> _Exercise goal_
If a line in the material below has the word "from", copy it.

> _Records for processing_
*****
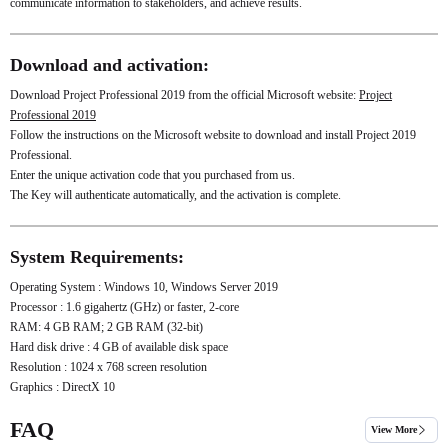
communicate information to stakeholders, and achieve results.
Download and activation:
Download Project Professional 2019 from the official Microsoft website:
Project
Professional 2019
Follow the instructions on the Microsoft website to download and install Project 2019
Professional.
Enter the unique activation code that you purchased from us.
The Key will authenticate automatically, and the activation is complete.
System Requirements:
Operating System : Windows 10, Windows Server 2019
Processor : 1.6 gigahertz (GHz) or faster, 2-core
RAM: 4 GB RAM; 2 GB RAM (32-bit)
Hard disk drive : 4 GB of available disk space
Resolution : 1024 x 768 screen resolution
Graphics : DirectX 10
FAQ
View More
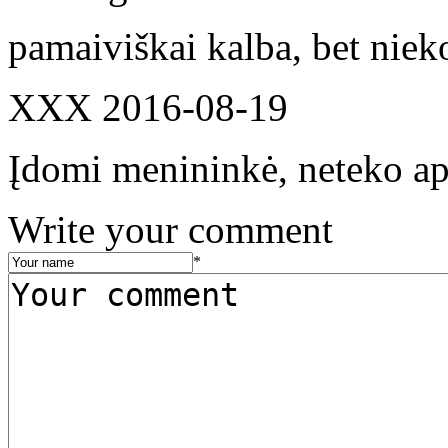
pamaiviškai kalba, bet niek
XXX
2016-08-19
Įdomi menininkė, neteko api
Write your comment
*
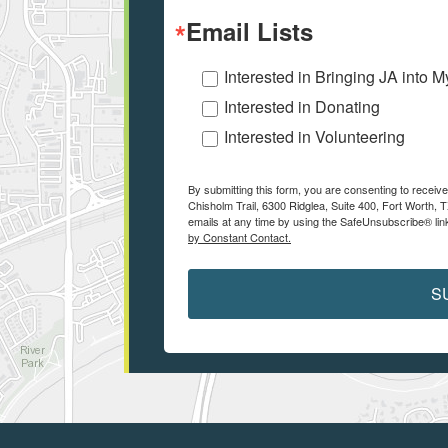
Email Lists
Interested in Bringing JA into 
Interested in Donating
Interested in Volunteering
By submitting this form, you are consenting to receiv
Chisholm Trail, 6300 Ridglea, Suite 400, Fort Worth,
emails at any time by using the SafeUnsubscribe® link
by Constant Contact.
S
*****
> _Task output_
Download Project Professional 2019 from the official Microsoft website:
Enter the unique activation code that you purchased from us.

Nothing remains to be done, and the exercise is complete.